● Your objective: Which lines of the data contain the string "İndir"? Show each of them.

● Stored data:
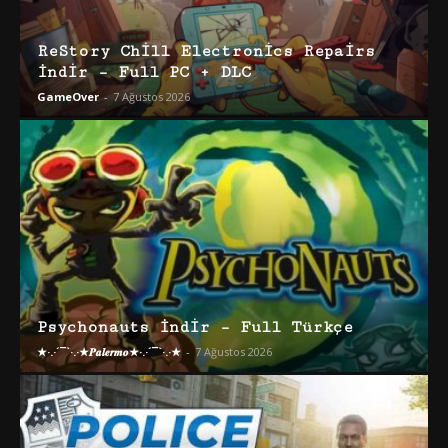
ReStory Chill Electronics Repairs
İndir – Full PC + DLC
GameOver
-
7 Ağustos 2026
Psychonauts İndir – Full Türkçe
★·.·´¯`·.·★𝑷𝒂𝒍𝒆𝒓𝒎𝒐★·.·´¯`·.·★
-
7 Ağustos 2026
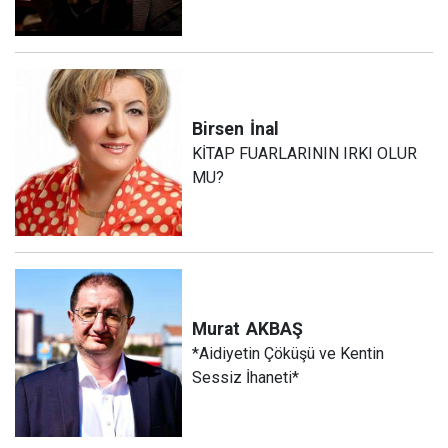
Birsen
İnal
KİTAP FUARLARININ IRKI OLUR
MU?
Murat
AKBAŞ
*Aidiyetin Çöküşü ve Kentin
Sessiz İhaneti*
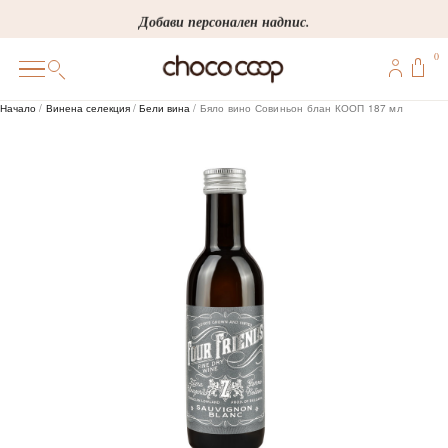
Skip
Добави персонален надпис.
to
0
content
0
Начало
/
Винена селекция
/
Бели вина
/ Бяло вино Совиньон блан КООП 187 мл
ПОДАРЪЦИ
ПЕРСОНАЛИЗИРАНИ
КОРПОРАТИВНИ
ШОКОЛАДИ
БОНБОНИ
ВИНЕНА СЕЛЕКЦИЯ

● Task output:
İndir – Full PC + DLC
Psychonauts İndir – Full Türkçe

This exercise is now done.